Süddeutsche Zeitung

Protest:Olchinger wollen ihre neue Mitte nicht verschachern lassen

Bürgerinitiative möchte den Verkauf der Paulusgrube an einen Investor verhindern und fordert den sofortigen Stopp der Planungen

Von Katharina Knaut, Olching

In der Stadt Olching regt sich Widerstand gegen die Entwürfe zur Neugestaltung des Bahnhofsgeländes. Bereits Ende vergangener Woche rief die Initiative Paulusgrube zum Einspruch gegen die Planung auf, am Freitag übergaben dann die Initiatoren 1203 Einspruchskarten an die Stadtverwaltung im Rathaus. "Ziel der Aktion ist, den Verkauf an einen Investor zu verhindern und die Planung, so wie sie ist, zu stoppen", erklärt Hubert Widmann, einer der Initiatoren.

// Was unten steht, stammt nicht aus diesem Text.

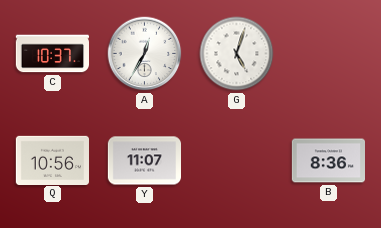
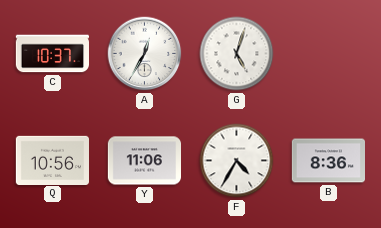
Y: 11:07 -> 11:06
F: none -> 4:35
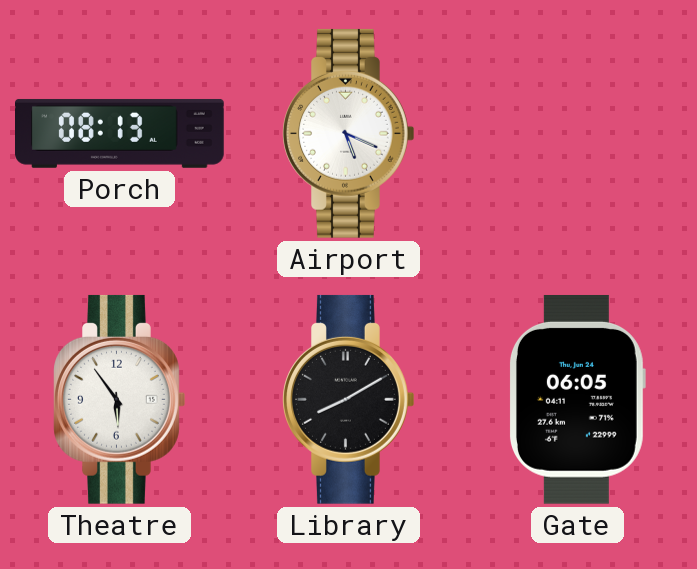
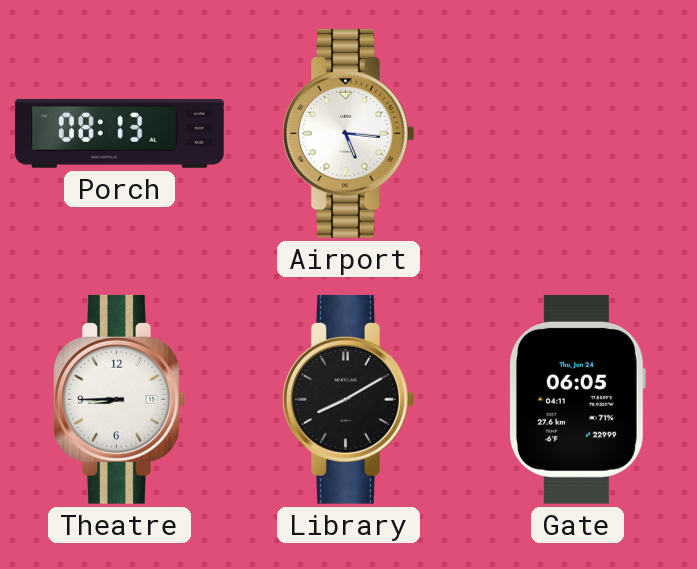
Airport: 5:19 -> 5:16
Theatre: 5:54 -> 8:45
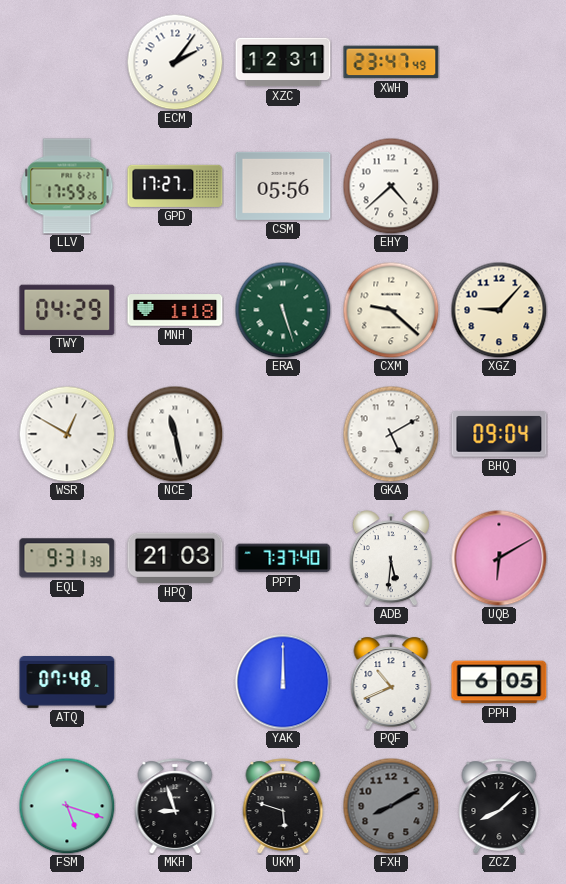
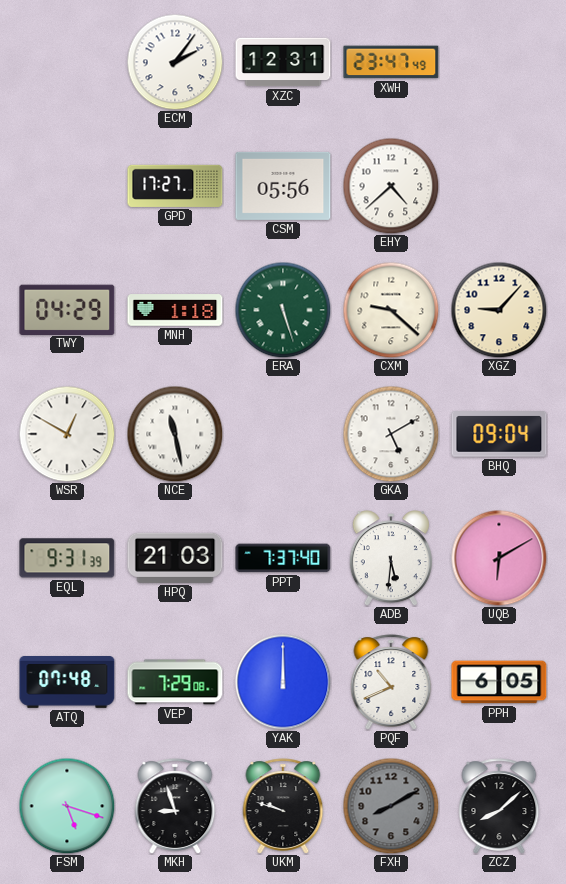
LLV: 17:59 -> none
VEP: none -> 7:29
UKM: 5:48 -> 9:48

Die Debatten um die Neugestaltung des Bahnhofsareals im Zentrum Olchings laufen bereits seit Jahren. Es gilt als "Jahrhundertprojekt", das der Stadt eine neue Mitte verleihen wird. In Zusammenarbeit mit der Deutschen Bahn, der unter anderem das Bahnhofsgebäude gehört und die eine Beteiligung zunächst abgelehnt hatte, erstellte die Stadt den Entwurf eines Bebauungsplans, den der Stadtrat Anfang dieses Jahres beschloss. Dieser enthält unter anderem ein neues Bahnhofsgebäude sowie einen Busbahnhof und Tiefgaragenstellplätze. Hinzu kommt ein Hauptgebäude, in dessen Erdgeschoss ein Laden sowie Gastronomie und ein Café vorgesehen sind. In den Obergeschossen könnte ein Bürgerbüro mit Meldeamt entstehen. Auch die Möglichkeit eines Kinos steht im Raum. Zusätzlich sind mehrere Wohnkomplexe geplant.

Vor einem Monat wurden die Pläne und die zugehörigen Gutachten zur öffentlichen Beteiligung ausgelegt. Bis Freitag konnten Bürger Einsicht nehmen und Stellung beziehen. In diesem Zusammenhang rief die Bürgerinitiative Paulusgrube die Olchinger dazu auf, Einspruch gegen die Planung zu erheben. Die Initiatoren kritisieren unter anderem, dass die Entwürfe nicht mehr den Wünschen der Bürger entsprechen, die sie im Rahmen von Workshops geäußert hatten. Sie warnen auch davor, dass sich das Verkehrsaufkommen in umliegenden Straßen drastisch erhöhen könnte. Vor allem sprechen sie sich aber gegen einen möglichen Grundstücksverkauf an einen Investor aus. "Es ist die letzte große, zusammenhängende Fläche, an der die Zukunft von Olching beeinflusst werden kann", betont Widmann. "Dieses Grundstück im Herzen von Olching aus der Hand zu geben, wäre der falsche Weg."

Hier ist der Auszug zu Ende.